## To do
All lines in the records below with the word "persoonsgegevens" must be returned.

-*-

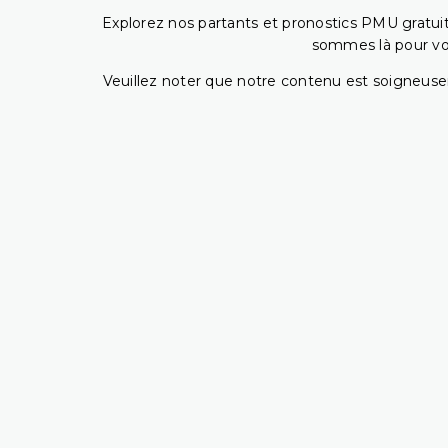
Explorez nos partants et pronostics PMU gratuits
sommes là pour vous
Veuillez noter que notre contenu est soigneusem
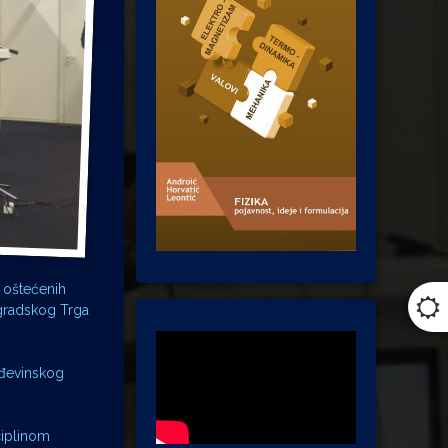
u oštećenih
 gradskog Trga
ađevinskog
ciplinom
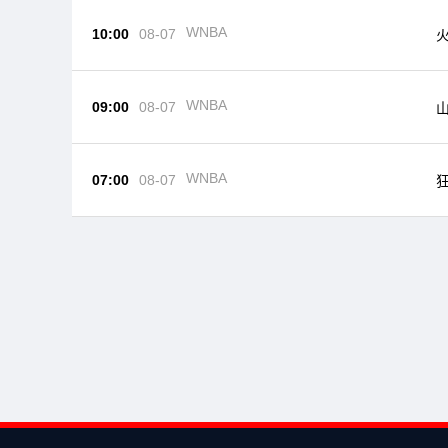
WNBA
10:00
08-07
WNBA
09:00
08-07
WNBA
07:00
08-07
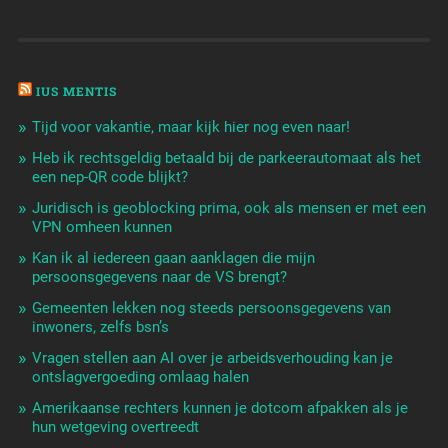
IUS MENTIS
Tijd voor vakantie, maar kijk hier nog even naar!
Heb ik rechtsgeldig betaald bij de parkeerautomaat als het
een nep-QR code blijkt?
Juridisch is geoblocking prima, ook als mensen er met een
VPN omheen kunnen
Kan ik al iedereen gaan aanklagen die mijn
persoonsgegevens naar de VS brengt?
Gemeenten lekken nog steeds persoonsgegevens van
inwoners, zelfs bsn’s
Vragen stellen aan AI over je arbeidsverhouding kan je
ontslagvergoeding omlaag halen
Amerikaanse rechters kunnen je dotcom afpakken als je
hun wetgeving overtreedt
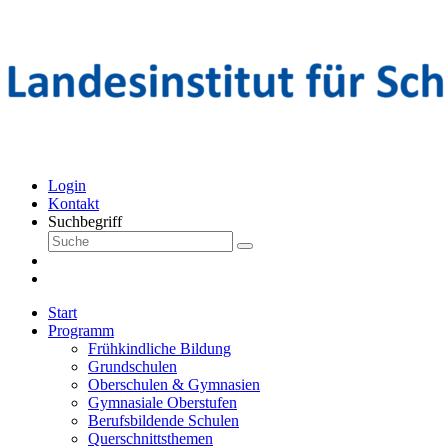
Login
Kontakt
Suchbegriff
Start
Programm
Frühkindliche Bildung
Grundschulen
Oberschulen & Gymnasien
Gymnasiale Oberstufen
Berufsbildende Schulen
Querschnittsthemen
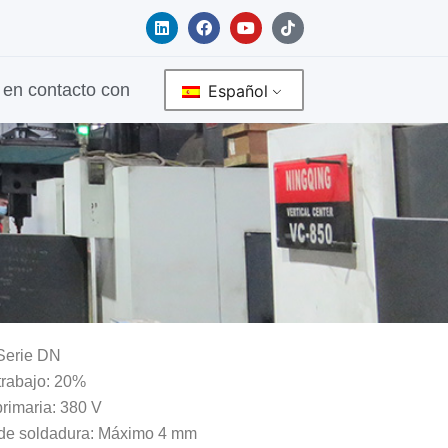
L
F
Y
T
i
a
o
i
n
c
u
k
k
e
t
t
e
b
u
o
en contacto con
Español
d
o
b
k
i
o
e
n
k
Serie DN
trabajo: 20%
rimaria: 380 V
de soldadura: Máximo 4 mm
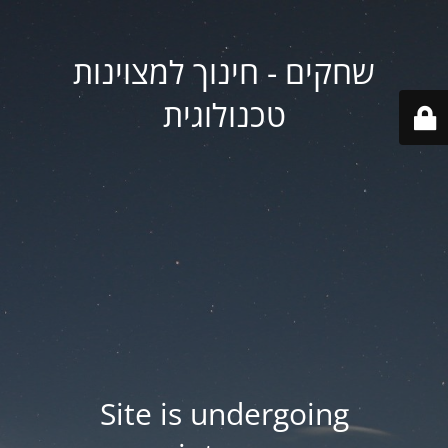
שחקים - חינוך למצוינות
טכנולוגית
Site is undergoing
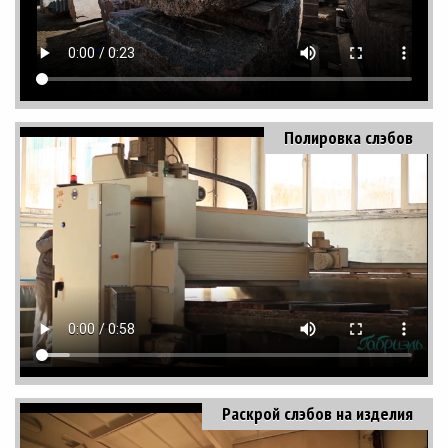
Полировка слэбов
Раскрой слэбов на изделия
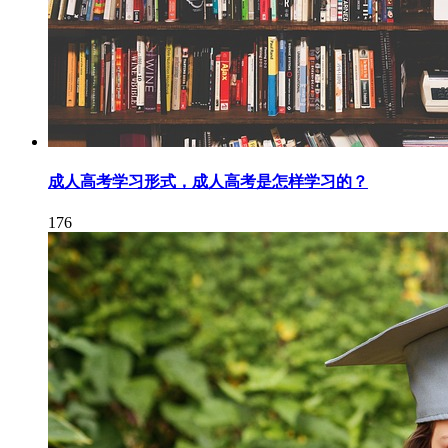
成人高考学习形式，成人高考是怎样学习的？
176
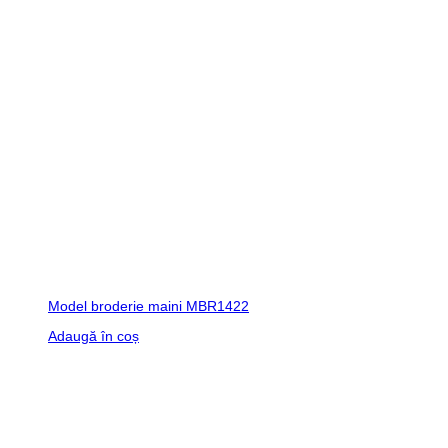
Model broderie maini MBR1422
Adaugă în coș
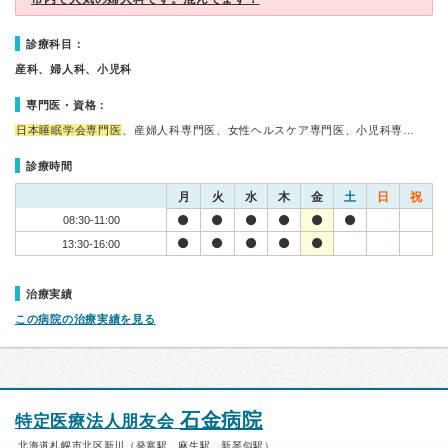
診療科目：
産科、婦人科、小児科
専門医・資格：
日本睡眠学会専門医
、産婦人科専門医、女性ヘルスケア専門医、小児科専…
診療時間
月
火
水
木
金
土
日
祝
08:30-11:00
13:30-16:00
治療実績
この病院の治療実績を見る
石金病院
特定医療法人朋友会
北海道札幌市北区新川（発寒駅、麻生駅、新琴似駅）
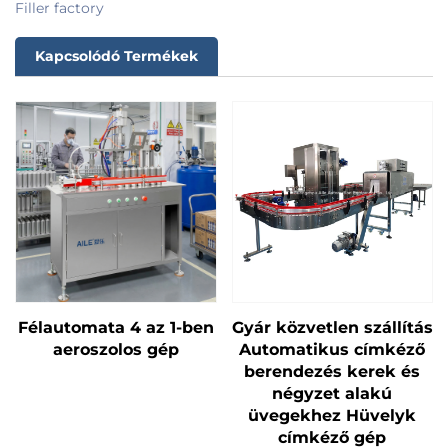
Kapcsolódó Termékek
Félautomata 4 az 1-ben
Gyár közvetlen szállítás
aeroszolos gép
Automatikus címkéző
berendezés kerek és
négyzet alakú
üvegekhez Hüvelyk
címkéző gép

-*-

## Response box
persoonsgegevens naar de VS brengt?
Gemeenten lekken nog steeds persoonsgegevens van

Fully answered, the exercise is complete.